Question

In the given figure, chord AB is the diameter of the circle. What is the measure of the $\mathrm{\angle }BDC$ ?

Answer 1

Hint: For solving the question, you need to use the property that the angles subtended by the same segment of the circle are equal, and the angle subtended by a diameter of the circle at the circumference is equal to $90{}^{\circ }$.

Complete step-by-step solution -
Let’s start by drawing a diagram with all the required constructions for our better visualisation.
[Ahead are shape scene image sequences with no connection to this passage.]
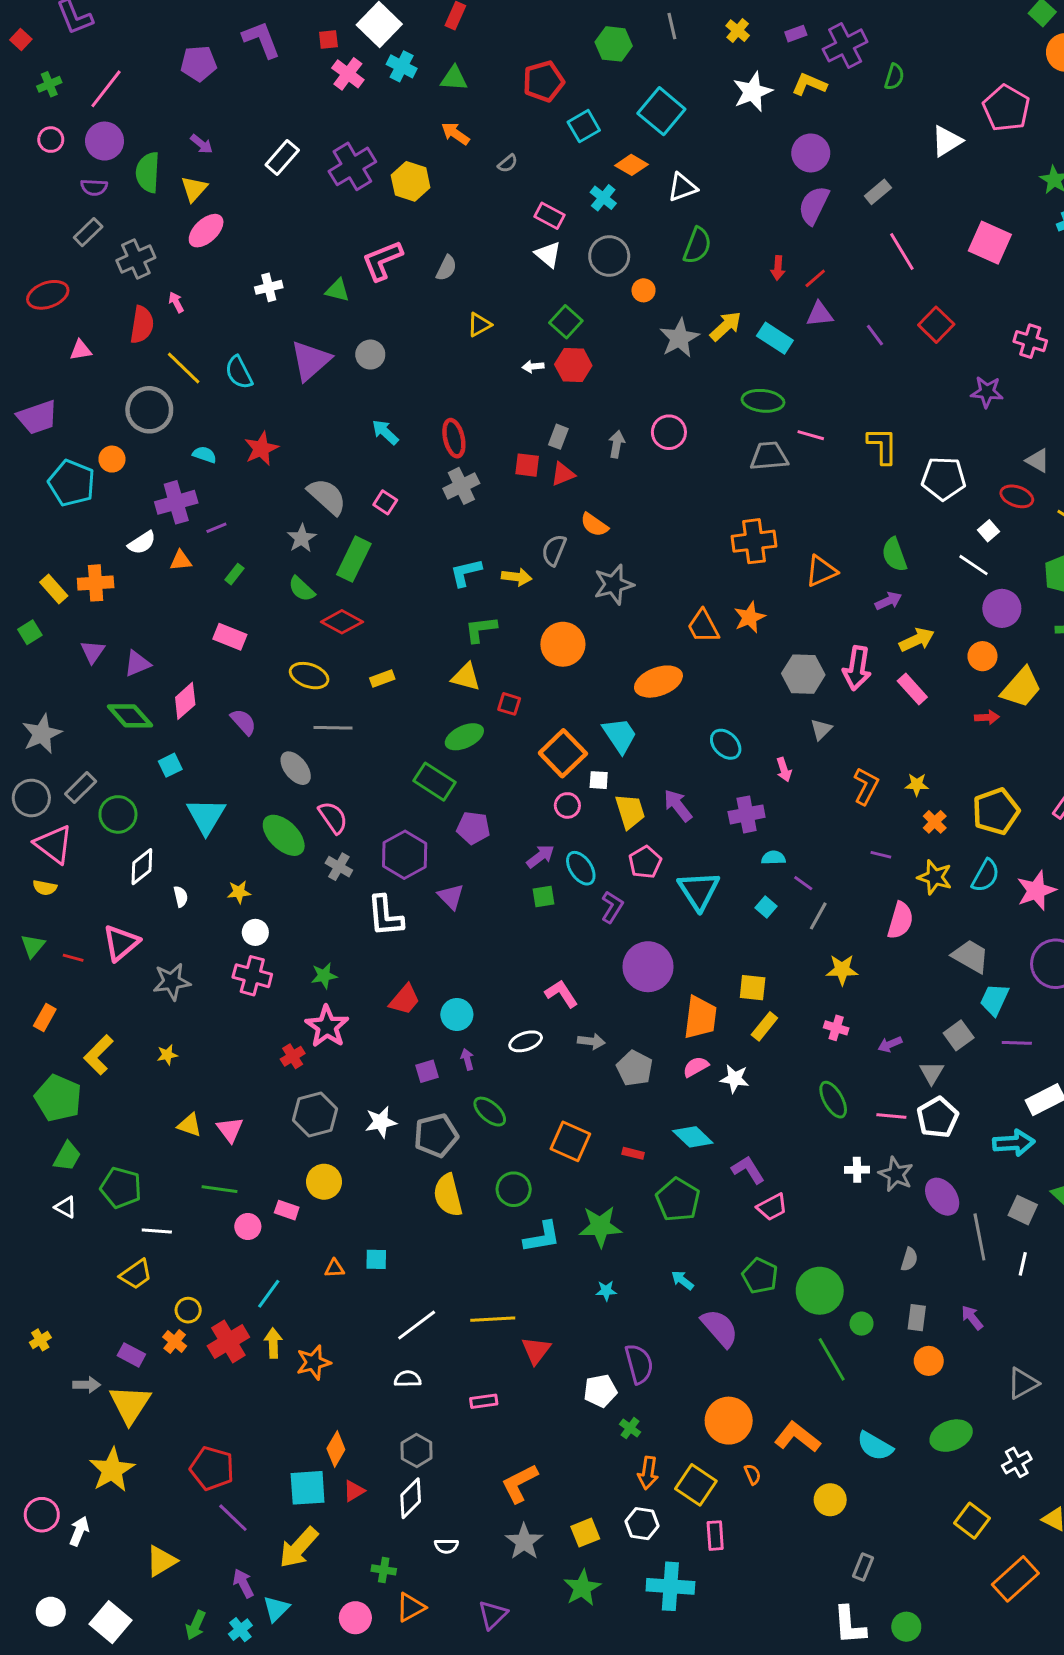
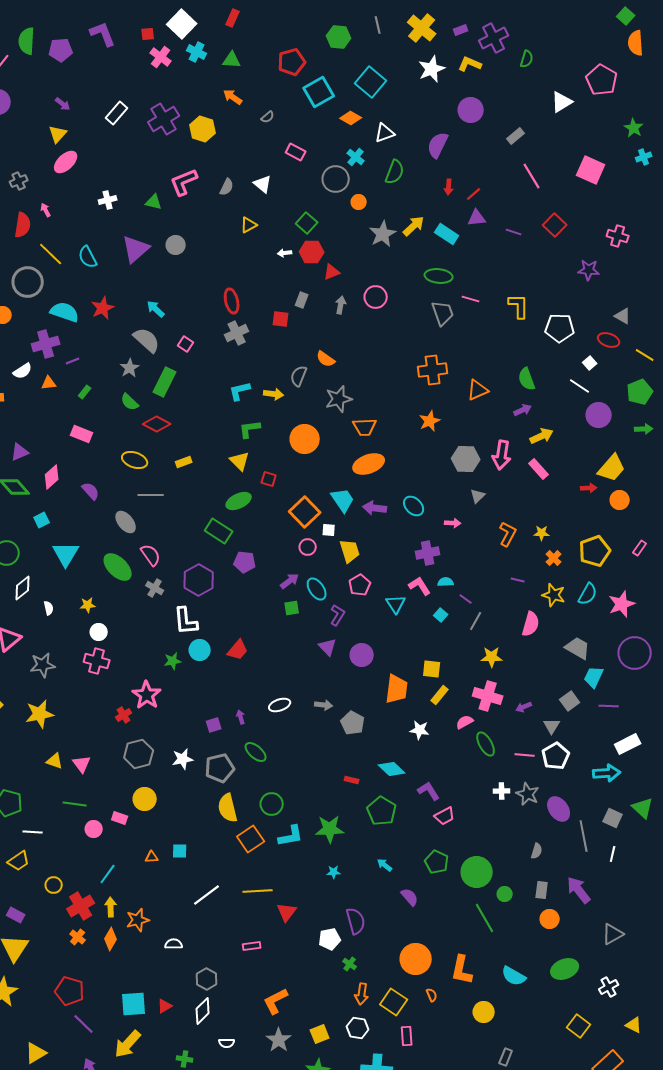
yellow cross: (738, 31) -> (422, 28), size x1.8
cyan square: (584, 126) -> (319, 92), size x1.4
green semicircle: (148, 172) -> (27, 41), moved
cyan cross: (603, 198) -> (356, 157), moved
purple semicircle: (814, 205) -> (438, 145), moved
white triangle: (548, 255) -> (263, 184), moved
gray cross: (136, 259) -> (19, 181), size x0.7
purple line: (875, 335) -> (514, 232), turned -35
cyan arrow: (385, 432) -> (156, 309), moved
cyan semicircle: (205, 455) -> (65, 312), size x1.8
gray trapezoid: (769, 456) -> (443, 313), turned 76
red triangle: (563, 474) -> (332, 272), moved
orange trapezoid: (703, 626) -> (365, 427), moved, turned -65
orange circle: (982, 656) -> (620, 500), moved
yellow triangle: (466, 677) -> (240, 461), turned 30
pink arrow: (784, 770) -> (453, 523), turned -70
purple arrow: (678, 805) -> (375, 508), moved, turned -45
cyan triangle: (699, 891) -> (396, 604), size x0.7
purple triangle: (451, 897) -> (328, 647), moved
purple circle: (648, 967) -> (362, 655), size x0.7
green star: (324, 976) -> (173, 661), moved
pink L-shape: (561, 994) -> (420, 586), moved
red trapezoid: (405, 1000) -> (238, 650), moved
cyan circle: (457, 1014) -> (200, 650), moved
pink cross: (836, 1028) -> (488, 696), size x1.8
yellow star: (167, 1055) -> (40, 714), size x2.0
pink semicircle: (696, 1067) -> (465, 722), moved
orange square: (570, 1141) -> (251, 839), moved, turned 32
purple arrow: (972, 1318) -> (579, 890), size x1.6
purple semicircle: (720, 1328) -> (410, 897), size x0.7
orange cross: (175, 1341) -> (78, 937), moved
white semicircle: (408, 1379) -> (174, 944), moved
orange L-shape: (797, 1437) -> (462, 970), turned -116
orange diamond: (336, 1449) -> (111, 939), moved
Now we know that the angles subtended by the same segment of the circle are equal and $\mathrm{\angle }ABC\text{ and }\mathrm{\angle }\text{ADC}$ are angles subtended by the same segment AC.
$\therefore \mathrm{\angle }ABC=\mathrm{\angle }ADC$
It is given in the question that $\mathrm{\angle }ABC=15{}^{\circ }$ . If we combine this with above result, we get
 $\mathrm{\angle }ABC=\mathrm{\angle }ADC=15{}^{\circ }$
Now from the figure, we can see that $\mathrm{\angle }ADB$ can be written as the sum of $\mathrm{\angle }ADC\text{ and }\mathrm{\angle }BDC$ . We also found that $\mathrm{\angle }ADC=15{}^{\circ }$ . So, we can say:
$\mathrm{\angle }BDC+\mathrm{\angle }ADC=\mathrm{\angle }ADB$
$\Rightarrow \mathrm{\angle }BDC+15{}^{\circ }=\mathrm{\angle }ADB$
Now, as it is given that AB is the diameter of the circle and we know angle subtended by a diameter of the circle at the circumference is equal to $90{}^{\circ }$ . So, we can say that $\mathrm{\angle }ADB=90{}^{\circ }$ .
$\therefore \mathrm{\angle }BDC+15{}^{\circ }=90{}^{\circ }$
$\Rightarrow \mathrm{\angle }BDC=75{}^{\circ }$
Therefore, the measure of the $\mathrm{\angle }BDC$ is equal to $75{}^{\circ }$ .

Note: It is prescribed to learn all the basic theorems related to circles as they are regularly used in the questions related to circles and cyclic quadrilaterals, as we did in the above question.